If I understand correctly, you would like to know if

$$\sum_{k=0}^\infty\left(\frac i {2^{1/4}}\right)^k=\int_0^{\infty}\left(\frac i {2^{1/4}}\right)^x dx$$

Both of these expressions can be expressed in closed form and it is apparent that they are not the same, to wit,

$$\sum_{k=0}^\infty\left(\frac i {2^{1/4}}\right)^k=\frac{2+i^{3/4}}{2+\sqrt{2}}\\ \int_0^{\infty}\left(\frac i {2^{1/4}}\right)^x dx=\frac{4}{\log2-2i\pi} $$

The figure below shows the respective summand (square spiral) and integrand (round spiral).
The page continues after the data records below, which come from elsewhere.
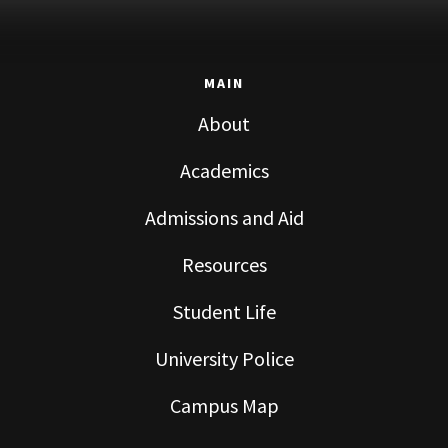
MAIN
About
Academics
Admissions and Aid
Resources
Student Life
University Police
Campus Map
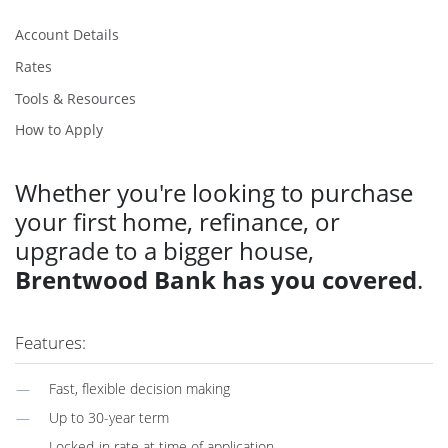
Account Details
Rates
Tools & Resources
How to Apply
Whether you're looking to purchase
your first home, refinance, or
upgrade to a bigger house,
Brentwood Bank has you covered
.
Features:
Fast, flexible decision making
Up to 30-year term
Locked-in rate at time of application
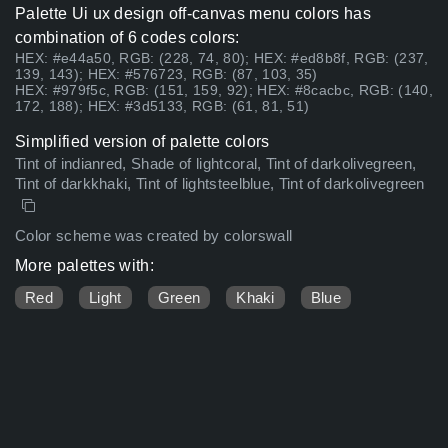
Palette Ui ux design off-canvas menu colors has
combination of 6 codes colors:
HEX: #e44a50, RGB: (228, 74, 80); HEX: #ed8b8f, RGB: (237,
139, 143); HEX: #576723, RGB: (87, 103, 35)
HEX: #979f5c, RGB: (151, 159, 92); HEX: #8cacbc, RGB: (140,
172, 188); HEX: #3d5133, RGB: (61, 81, 51)
Simplified version of palette colors
Tint of indianred, Shade of lightcoral, Tint of darkolivegreen,
Tint of darkkhaki, Tint of lightsteelblue, Tint of darkolivegreen
Color scheme was created by colorswall
More palettes with:
Red
Light
Green
Khaki
Blue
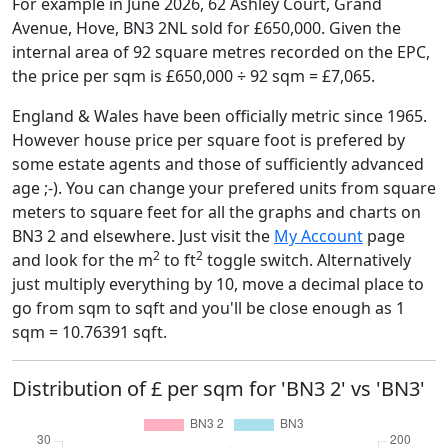
For example in June 2026, 62 Ashley Court, Grand
Avenue, Hove, BN3 2NL sold for £650,000. Given the
internal area of 92 square metres recorded on the EPC,
the price per sqm is £650,000 ÷ 92 sqm = £7,065.
England & Wales have been officially metric since 1965.
However house price per square foot is prefered by
some estate agents and those of sufficiently advanced
age ;-). You can change your prefered units from square
meters to square feet for all the graphs and charts on
BN3 2 and elsewhere. Just visit the
My Account
page
2
2
and look for the m
to ft
toggle switch. Alternatively
just multiply everything by 10, move a decimal place to
go from sqm to sqft and you'll be close enough as 1
sqm = 10.76391 sqft.
Distribution of £ per sqm for 'BN3 2' vs 'BN3'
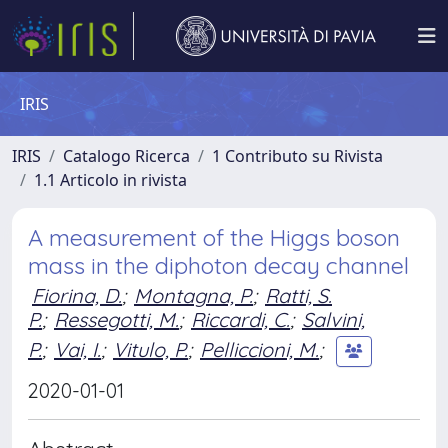
IRIS
IRIS
Catalogo Ricerca
1 Contributo su Rivista
1.1 Articolo in rivista
A measurement of the Higgs boson
mass in the diphoton decay channel
Fiorina, D.
;
Montagna, P.
;
Ratti, S.
P.
;
Ressegotti, M.
;
Riccardi, C.
;
Salvini,
P.
;
Vai, I.
;
Vitulo, P.
;
Pelliccioni, M.
;
2020-01-01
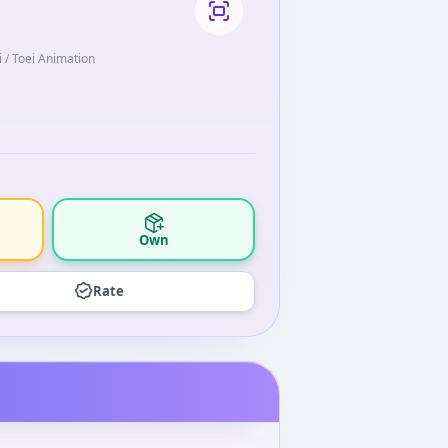
i / Toei Animation
Own
Rate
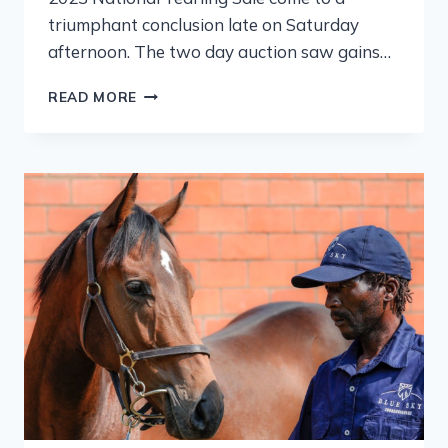
triumphant conclusion late on Saturday
afternoon. The two day auction saw gains…
READ MORE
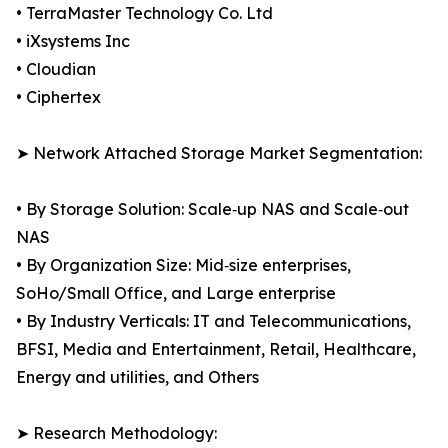
• TerraMaster Technology Co. Ltd
• iXsystems Inc
• Cloudian
• Ciphertex
➤ Network Attached Storage Market Segmentation:
• By Storage Solution: Scale‑up NAS and Scale‑out
NAS
• By Organization Size: Mid‑size enterprises,
SoHo/Small Office, and Large enterprise
• By Industry Verticals: IT and Telecommunications,
BFSI, Media and Entertainment, Retail, Healthcare,
Energy and utilities, and Others
➤ Research Methodology:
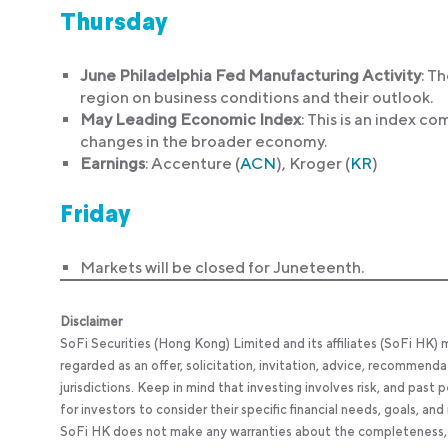
Thursday
June Philadelphia Fed Manufacturing Activity
: T
region on business conditions and their outlook.
May Leading Economic Index
: This is an index c
changes in the broader economy.
Earnings
: Accenture (
ACN
), Kroger (
KR
)
Friday
Markets will be closed for Juneteenth.
Disclaimer
SoFi Securities (Hong Kong) Limited and its affiliates (SoFi HK)
regarded as an offer, solicitation, invitation, advice, recommenda
jurisdictions. Keep in mind that investing involves risk, and past
for investors to consider their specific financial needs, goals, an
SoFi HK does not make any warranties about the completeness, reli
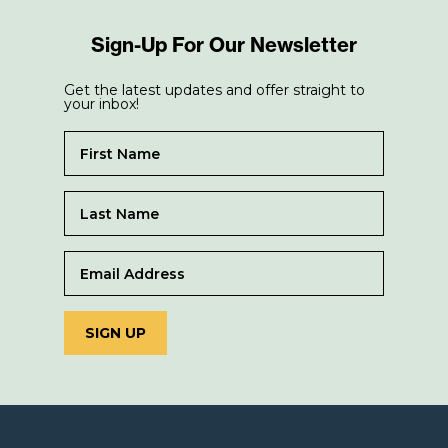
Sign-Up For Our Newsletter
Get the latest updates and offer straight to
your inbox!
SIGN UP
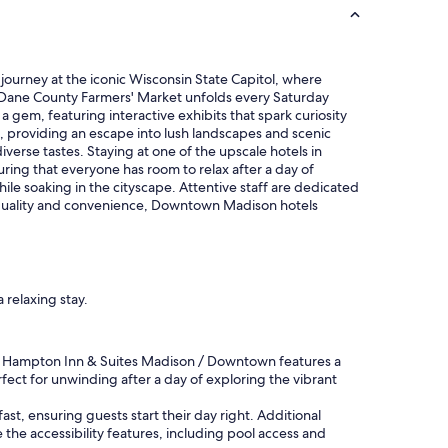
g
r
e
a
t
journey at the iconic Wisconsin State Capitol, where
s
ant Dane County Farmers' Market unfolds every Saturday
p
 gem, featuring interactive exhibits that spark curiosity
o
m, providing an escape into lush landscapes and scenic
t
diverse tastes. Staying at one of the upscale hotels in
.
ing that everyone has room to relax after a day of
"
le soaking in the cityscape. Attentive staff are dedicated
on quality and convenience, Downtown Madison hotels
 relaxing stay.
the Hampton Inn & Suites Madison / Downtown features a
fect for unwinding after a day of exploring the vibrant
t, ensuring guests start their day right. Additional
 the accessibility features, including pool access and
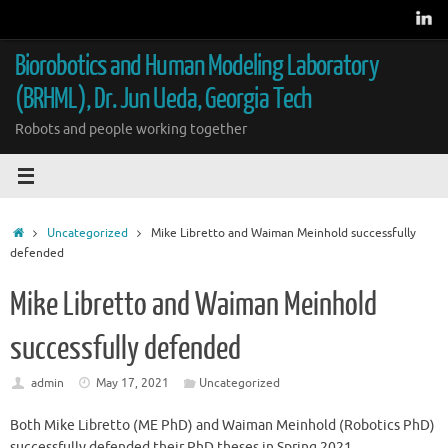
Skip
to
content
Biorobotics and Human Modeling Laboratory
(BRHML), Dr. Jun Ueda, Georgia Tech
Robots and people working together
Home
Uncategorized
Mike Libretto and Waiman Meinhold successfully
defended
Mike Libretto and Waiman Meinhold
successfully defended
admin
May 17, 2021
Uncategorized
Both Mike Libretto (ME PhD) and Waiman Meinhold (Robotics PhD)
successfully defended their PhD theses in Spring 2021.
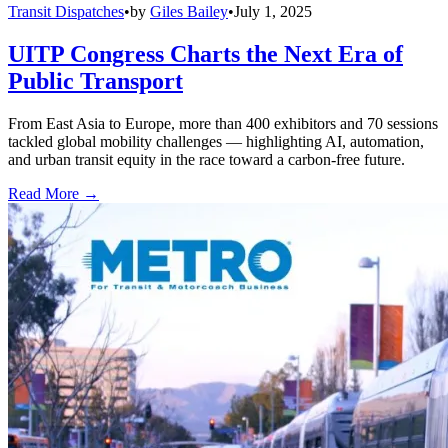
Transit Dispatches
•
by
Giles Bailey
•
July 1, 2025
UITP Congress Charts the Next Era of
Public Transport
From East Asia to Europe, more than 400 exhibitors and 70 sessions
tackled global mobility challenges — highlighting AI, automation,
and urban transit equity in the race toward a carbon-free future.
Read More →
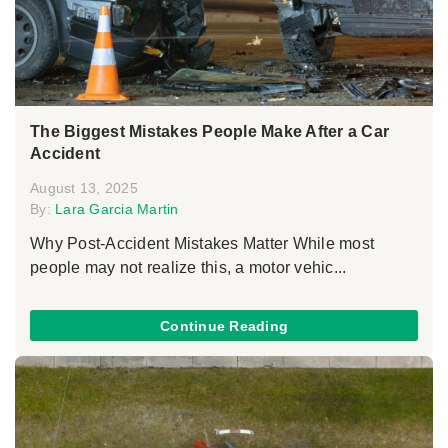
The Biggest Mistakes People Make After a Car
Accident
August 13, 2025
By:
Lara Garcia Martin
Why Post-Accident Mistakes Matter While most
people may not realize this, a motor vehic...
Continue Reading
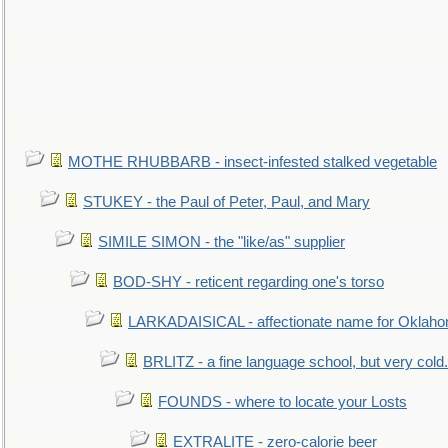
MOTHE RHUBBARB - insect-infested stalked vegetable
STUKEY - the Paul of Peter, Paul, and Mary
SIMILE SIMON - the "like/as" supplier
BOD-SHY - reticent regarding one's torso
LARKADAISICAL - affectionate name for Oklah
BRLITZ - a fine language school, but very cold.
FOUNDS - where to locate your Losts
EXTRALITE - zero-calorie beer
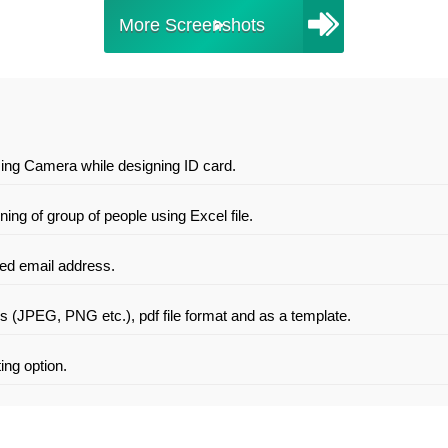
More Screenshots
sing Camera while designing ID card.
ng of group of people using Excel file.
ied email address.
es (JPEG, PNG etc.), pdf file format and as a template.
ing option.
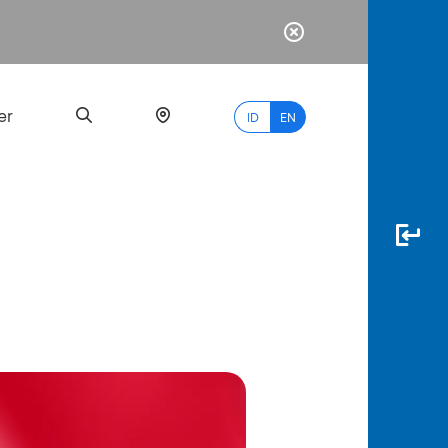
er
ID
EN
Most
Popular
Search
myBCA
Paylate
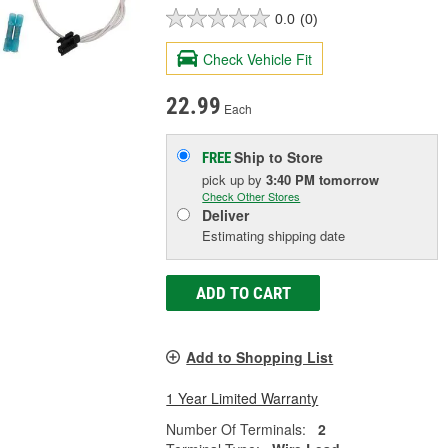
0.0
(0)
Check Vehicle Fit
22.99
Each
Ship to Store
FREE
pick up
by
3:40 PM
tomorrow
Check Other Stores
Deliver
Estimating shipping date
ADD TO CART
Add to Shopping List
1 Year Limited Warranty
Number Of Terminals:
2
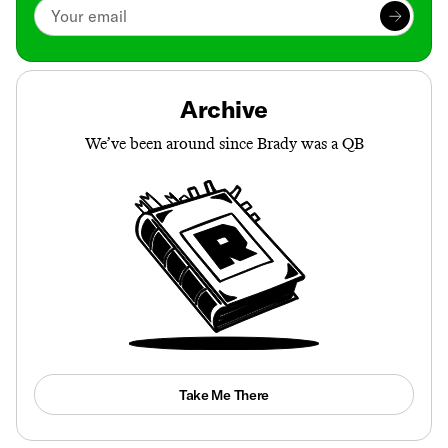
Archive
We’ve been around since Brady was a QB
Take Me There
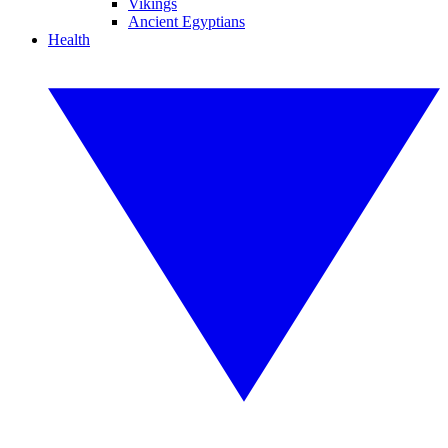
Vikings
Ancient Egyptians
Health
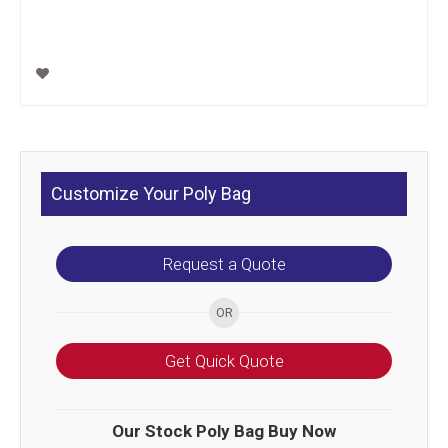
Customize Your Poly Bag
Request a Quote
Get Quick Quote
Our Stock Poly Bag Buy Now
Even if the $dx$ is forced to unity, so that the integrand is indeed a square spiral, the results would still not be the same. Just think of the trapezoidal integration... the first term is cut in half. In fact, if $dx=1$ we find that $$\sum_{k=0}^\infty\left(\frac i {2^{1/4}}\right)^k=\int_0^{\infty}\left(\frac i {2^{1/4}}\right)^x dx+\frac{1}{2}$$

Answer 2

About "We can also do a geometric series for complex numbers (why?)"

For finite geometric sums we have:

$$\sum_{k=0}^n a^k =\frac{1 - a^{n+1}}{1-a}\qquad(a\ne 1).$$ And $$\sum_{k=0}^\infty a^k = \lim_{n\to\infty}\sum_{k=0}^n a^k$$ exists iff $\displaystyle\lim_{n\to\infty}a^{n+1}$ exists iff $|a|<1$.